● **Your assignment**: Lift out all lines below that contain "staticText".

● ● ● ● ●

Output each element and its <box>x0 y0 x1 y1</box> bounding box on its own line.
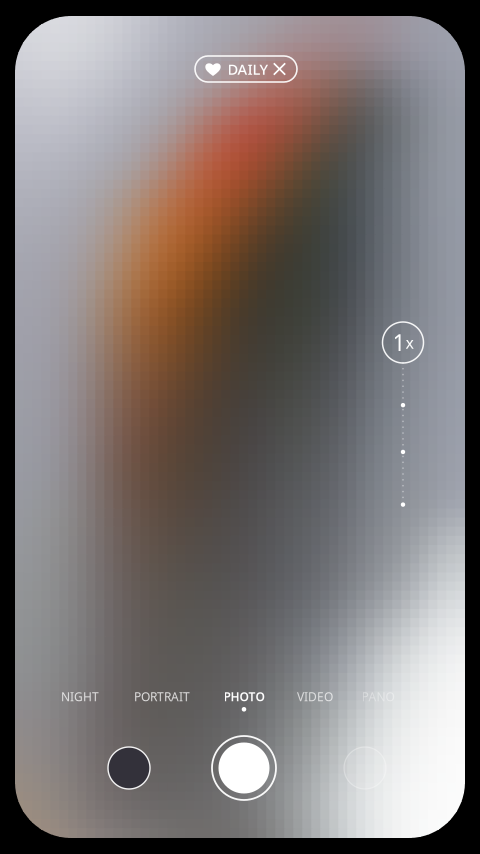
staticText: PANO <box>362 688 394 704</box>
staticText: PHOTO <box>224 688 264 704</box>
button[interactable]: DAILY <box>195 56 297 82</box>
staticText: VIDEO <box>297 688 333 704</box>
button[interactable]: VIDEO <box>269 689 361 721</box>
staticText: NIGHT <box>61 688 99 704</box>
button[interactable]: Photo library <box>108 747 150 789</box>
button[interactable]: NIGHT <box>34 689 126 721</box>
staticText: x <box>406 332 414 353</box>
button[interactable]: 1 <box>382 322 424 363</box>
staticText: DAILY <box>228 59 268 79</box>
button[interactable]: PANO <box>332 689 424 721</box>
staticText: PORTRAIT <box>134 688 190 704</box>
button[interactable]: Switch camera <box>344 747 386 789</box>
staticText: 1 <box>392 327 406 358</box>
button[interactable]: PORTRAIT <box>116 689 208 721</box>
button[interactable]: PHOTO <box>198 689 290 721</box>
button[interactable]: Take photo <box>211 735 277 801</box>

● ● ● ● ●

● **Solution below**:
staticText: PANO <box>362 688 394 704</box>
staticText: PHOTO <box>224 688 264 704</box>
staticText: VIDEO <box>297 688 333 704</box>
staticText: NIGHT <box>61 688 99 704</box>
staticText: x <box>406 332 414 353</box>
staticText: DAILY <box>228 59 268 79</box>
staticText: PORTRAIT <box>134 688 190 704</box>
staticText: 1 <box>392 327 406 358</box>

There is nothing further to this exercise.